Artist News Legal

Katy Perry’s attempted convent purchase is back in court

By | Published on Wednesday 8 November 2017

Katy Perry

The latest chapter in the hoo haa surrounding Katy Perry’s attempt to purchase a former convent in LA reached court this week, as Perry and the Archdiocese Of Los Angeles attempt to claw back some of the legal costs accrued fighting the original case.

As previously reported, Perry agreed a deal to purchase the property with the Archdiocese Of Los Angeles for $14.5 million back in 2015. But, shortly afterward, local restaurateur Dana Hollister agreed a separate deal for $15.5 million with Rita Callanan and Catherine Rose Holzman, two nuns from the California Institute Of The Sisters Of The Most Holy And Immaculate Heart Of The Blessed Virgin, which had previously resided in the convent.

This led to two years of arguments between the Archdiocese, the nuns, Hollister and Perry as to who had the right to sell the property, and who had actually bought it. The latest squabble centres on allegations by the Archdiocese and Perry that Hollister knowingly interfered in their property deal by misleading the nuns, thus forcing them to participate in two years of unnecessary and expensive legal back and forth.

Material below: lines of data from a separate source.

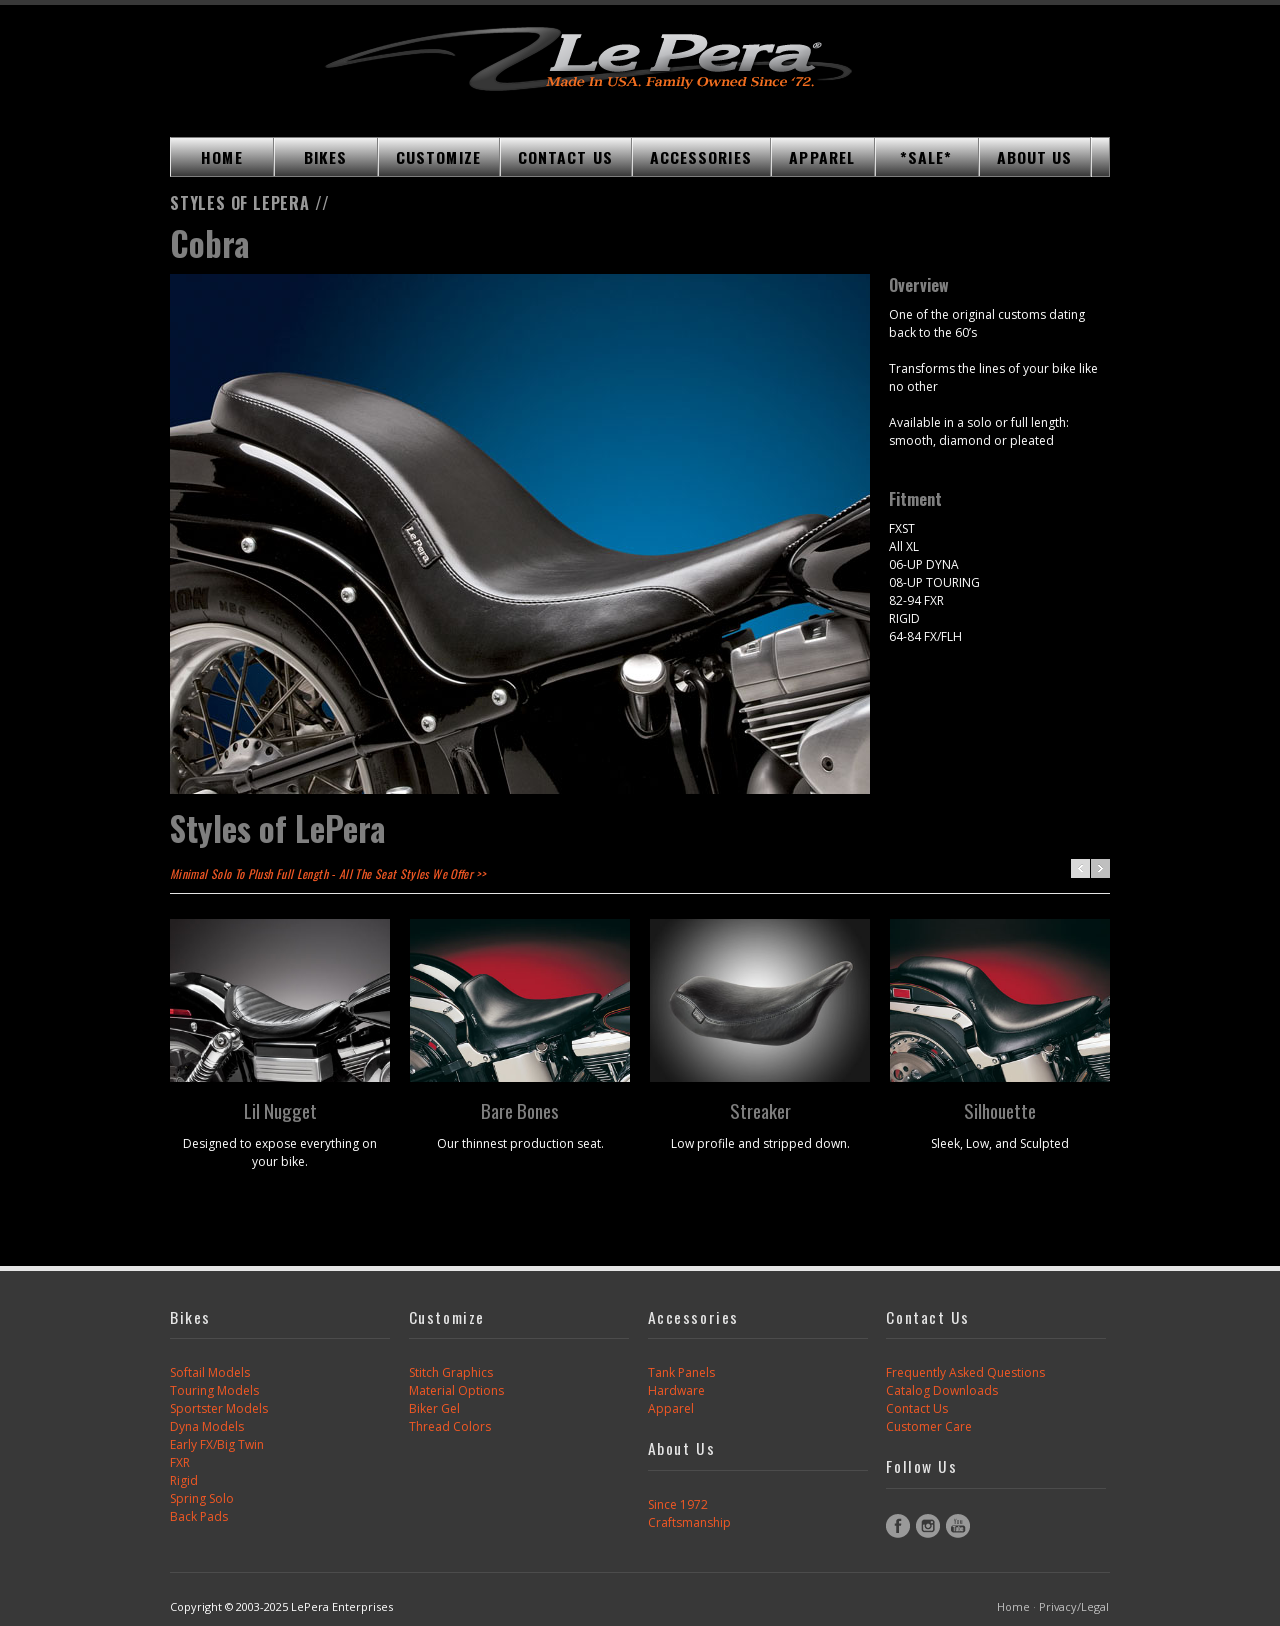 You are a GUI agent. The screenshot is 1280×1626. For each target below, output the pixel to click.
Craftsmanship (689, 1522)
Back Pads (199, 1516)
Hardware (676, 1390)
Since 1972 (678, 1504)
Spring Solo (202, 1498)
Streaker (760, 1110)
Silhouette (1000, 1110)
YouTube (958, 1526)
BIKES (325, 157)
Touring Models (214, 1390)
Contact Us (917, 1408)
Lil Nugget (280, 1110)
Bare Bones (520, 1110)
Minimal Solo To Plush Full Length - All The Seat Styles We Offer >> (327, 873)
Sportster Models (219, 1408)
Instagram (928, 1526)
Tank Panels (681, 1372)
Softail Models (210, 1372)
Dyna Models (207, 1426)
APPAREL (822, 157)
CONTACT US (565, 157)
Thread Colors (450, 1426)
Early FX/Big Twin (217, 1444)
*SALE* (926, 157)
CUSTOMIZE (438, 157)
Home (1013, 1606)
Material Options (456, 1390)
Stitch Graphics (451, 1372)
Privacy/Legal (1074, 1606)
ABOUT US (1035, 157)
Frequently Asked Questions (965, 1372)
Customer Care (929, 1426)
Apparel (671, 1408)
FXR (180, 1462)
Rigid (184, 1480)
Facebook (898, 1526)
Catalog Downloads (942, 1390)
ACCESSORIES (701, 157)
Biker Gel (434, 1408)
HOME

Opening the trial, Perry’s lawyer’s argued that Hollister’s actions were a deliberate attempt to derail Perry’s deal in order to acquire the building for herself. In doing so, he said, she misled the two nuns into believing they had the authority to sell the property, knowing full well – having bought another former convent in the 1990s – that she would require the approval of both the Archdiocese and the Vatican to complete any deal.

“This was her action plan”, Perry’s lawyer Eric Rowen said, according to NBC Los Angeles. “[Hollister] schemed to prevent Katy Perry from acquiring the property”.

This, they said, led to a “litigation nightmare”, which has so far cost the church $3 million in legal fees, according to Courthouse News. And this was only exacerbated by Hollister’s decision to continue fighting after her deal was cancelled by the Los Angeles Superior Court last year.

Hollister’s lawyers countered that while she may have indeed been mistaken in believing that the nuns had the authority to sell the property, she did not proceed with her own deal maliciously.

They also pointed out that – while the courts have generally sided with Perry in this dispute – the musician has not yet gained the required approval to buy the property from the Vatican, meaning neither she nor Hollister can currently complete any deal. Though, so far, sisters Holzman and Callanan are the only two parties to have actively opposed the Perry deal.

The Archdiocese and Perry are suing together, with the church seeking $3.5 million in damages from Hollister and the musician seeking $2 million. Perry herself will not testify or appear at the trial.